● **Exercise prompt**
Scan the entries below for the word "positions" and copy every line in which it occurs.

[Saved data entries]
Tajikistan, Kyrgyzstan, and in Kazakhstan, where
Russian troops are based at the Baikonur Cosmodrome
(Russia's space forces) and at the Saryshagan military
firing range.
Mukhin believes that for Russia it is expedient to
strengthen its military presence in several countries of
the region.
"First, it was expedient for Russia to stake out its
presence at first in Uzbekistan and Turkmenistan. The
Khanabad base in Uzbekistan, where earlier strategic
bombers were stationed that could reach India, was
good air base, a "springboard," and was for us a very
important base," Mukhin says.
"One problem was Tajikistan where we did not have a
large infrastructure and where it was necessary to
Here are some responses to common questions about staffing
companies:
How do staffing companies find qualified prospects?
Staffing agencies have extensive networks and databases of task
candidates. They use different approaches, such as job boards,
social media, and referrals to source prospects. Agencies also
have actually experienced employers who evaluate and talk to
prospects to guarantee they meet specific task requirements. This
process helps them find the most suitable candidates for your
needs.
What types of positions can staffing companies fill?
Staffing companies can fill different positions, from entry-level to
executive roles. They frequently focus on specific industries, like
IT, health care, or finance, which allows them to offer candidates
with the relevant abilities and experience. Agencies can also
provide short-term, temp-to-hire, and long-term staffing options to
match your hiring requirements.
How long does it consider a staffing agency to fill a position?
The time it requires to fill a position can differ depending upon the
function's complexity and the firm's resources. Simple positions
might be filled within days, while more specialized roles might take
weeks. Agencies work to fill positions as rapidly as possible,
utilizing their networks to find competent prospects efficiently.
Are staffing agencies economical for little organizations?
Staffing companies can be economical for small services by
* * *
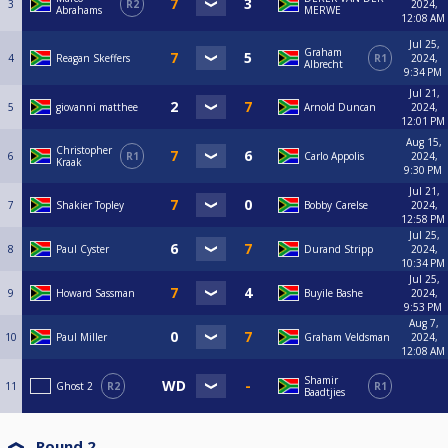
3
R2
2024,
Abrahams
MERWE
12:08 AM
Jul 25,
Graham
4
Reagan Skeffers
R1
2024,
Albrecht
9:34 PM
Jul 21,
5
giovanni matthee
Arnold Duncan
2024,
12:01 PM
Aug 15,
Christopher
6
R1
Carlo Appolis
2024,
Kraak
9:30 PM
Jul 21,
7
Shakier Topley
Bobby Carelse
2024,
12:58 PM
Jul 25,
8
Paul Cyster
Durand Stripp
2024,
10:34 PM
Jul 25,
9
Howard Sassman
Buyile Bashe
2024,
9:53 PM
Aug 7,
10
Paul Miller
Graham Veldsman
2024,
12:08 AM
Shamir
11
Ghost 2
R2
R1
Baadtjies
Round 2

● **The answer**
What types of positions can staffing companies fill?
Staffing companies can fill different positions, from entry-level to
function's complexity and the firm's resources. Simple positions
weeks. Agencies work to fill positions as rapidly as possible,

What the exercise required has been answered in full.